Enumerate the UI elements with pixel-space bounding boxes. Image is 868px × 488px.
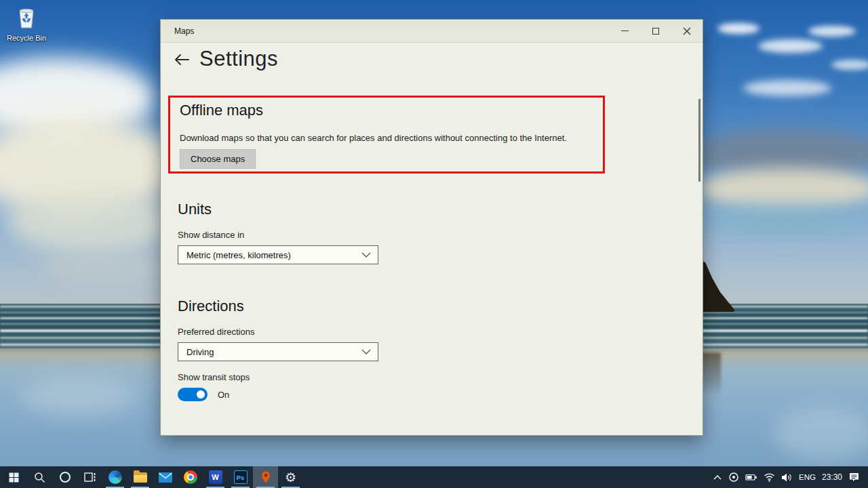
location-icon[interactable] xyxy=(728,472,739,483)
file-explorer-icon xyxy=(134,472,147,483)
page-title: Settings xyxy=(199,47,278,71)
start-button[interactable] xyxy=(0,466,27,488)
recycle-bin-label: Recycle Bin xyxy=(5,34,47,42)
minimize-button[interactable] xyxy=(609,20,640,42)
taskbar-mail-button[interactable] xyxy=(153,466,178,488)
cloud xyxy=(831,60,868,70)
offline-maps-heading: Offline maps xyxy=(180,102,263,119)
chrome-icon xyxy=(184,470,197,484)
toggle-state-label: On xyxy=(218,390,229,400)
cloud xyxy=(743,80,831,96)
scrollbar[interactable] xyxy=(698,99,701,182)
sand-reflection xyxy=(773,407,868,461)
cloud xyxy=(717,23,760,34)
close-button[interactable] xyxy=(671,20,703,42)
taskbar-maps-button[interactable] xyxy=(253,466,278,488)
distance-unit-dropdown[interactable]: Metric (metres, kilometres) xyxy=(178,245,378,264)
back-arrow-icon xyxy=(174,53,190,66)
maximize-icon xyxy=(652,28,659,35)
system-tray: ENG 23:30 xyxy=(713,466,868,488)
battery-icon[interactable] xyxy=(745,472,757,482)
choose-maps-button[interactable]: Choose maps xyxy=(180,149,256,169)
cloud xyxy=(698,202,868,237)
chevron-up-icon[interactable] xyxy=(713,474,722,481)
cloud xyxy=(41,251,176,285)
word-icon: W xyxy=(209,470,222,484)
desktop: Recycle Bin Maps Settings Offline maps D… xyxy=(0,0,868,488)
back-button[interactable] xyxy=(170,49,193,70)
search-icon xyxy=(34,472,45,483)
transit-stops-toggle[interactable] xyxy=(178,388,208,401)
chevron-down-icon xyxy=(361,349,371,354)
close-icon xyxy=(683,27,691,35)
task-view-icon xyxy=(84,472,96,483)
language-indicator[interactable]: ENG xyxy=(799,473,816,481)
titlebar[interactable]: Maps xyxy=(161,20,703,43)
maps-icon xyxy=(260,470,272,484)
sand-reflection xyxy=(20,376,136,417)
taskbar-chrome-button[interactable] xyxy=(178,466,203,488)
units-heading: Units xyxy=(178,201,212,218)
cortana-icon xyxy=(59,471,71,483)
photoshop-icon: Ps xyxy=(234,470,248,484)
cloud xyxy=(7,190,176,254)
settings-gear-icon: ⚙ xyxy=(285,471,296,484)
recycle-bin-shortcut[interactable]: Recycle Bin xyxy=(5,5,47,45)
cloud xyxy=(808,26,856,37)
offline-maps-highlight-box: Offline maps Download maps so that you c… xyxy=(168,96,605,174)
taskbar-word-button[interactable]: W xyxy=(203,466,228,488)
edge-icon xyxy=(108,470,122,484)
clock[interactable]: 23:30 xyxy=(822,472,842,482)
action-center-icon[interactable] xyxy=(848,472,860,483)
directions-heading: Directions xyxy=(178,298,244,315)
show-distance-label: Show distance in xyxy=(178,230,244,240)
taskbar-settings-button[interactable]: ⚙ xyxy=(278,466,303,488)
distance-unit-value: Metric (metres, kilometres) xyxy=(186,250,291,260)
cortana-button[interactable] xyxy=(52,466,77,488)
taskbar-search-button[interactable] xyxy=(27,466,52,488)
chevron-down-icon xyxy=(361,252,371,258)
taskbar: W Ps ⚙ xyxy=(0,466,868,488)
volume-icon[interactable] xyxy=(781,472,793,483)
maps-window: Maps Settings Offline maps Download maps… xyxy=(160,19,703,436)
minimize-icon xyxy=(621,30,629,32)
task-view-button[interactable] xyxy=(77,466,102,488)
preferred-directions-label: Preferred directions xyxy=(178,327,254,337)
taskbar-edge-button[interactable] xyxy=(102,466,127,488)
maximize-button[interactable] xyxy=(640,20,671,42)
cliff-reflection xyxy=(701,352,721,396)
taskbar-photoshop-button[interactable]: Ps xyxy=(228,466,253,488)
offline-maps-description: Download maps so that you can search for… xyxy=(180,133,567,143)
show-transit-stops-label: Show transit stops xyxy=(178,372,250,382)
taskbar-file-explorer-button[interactable] xyxy=(127,466,153,488)
toggle-knob xyxy=(197,390,205,399)
cloud xyxy=(758,39,823,53)
mail-icon xyxy=(159,472,172,483)
preferred-directions-dropdown[interactable]: Driving xyxy=(178,342,378,361)
start-icon xyxy=(9,472,19,483)
preferred-directions-value: Driving xyxy=(186,347,214,357)
wifi-icon[interactable] xyxy=(764,472,775,482)
window-title: Maps xyxy=(161,26,609,36)
recycle-bin-icon xyxy=(15,5,38,30)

Task prompt: Copy each line of the entries in which the string "directions" is found.

Response to the task:
directions-heading: Directions xyxy=(178,298,244,315)
preferred-directions-label: Preferred directions xyxy=(178,327,254,337)
preferred-directions-dropdown[interactable]: Driving xyxy=(178,342,378,361)
preferred-directions-value: Driving xyxy=(186,347,214,357)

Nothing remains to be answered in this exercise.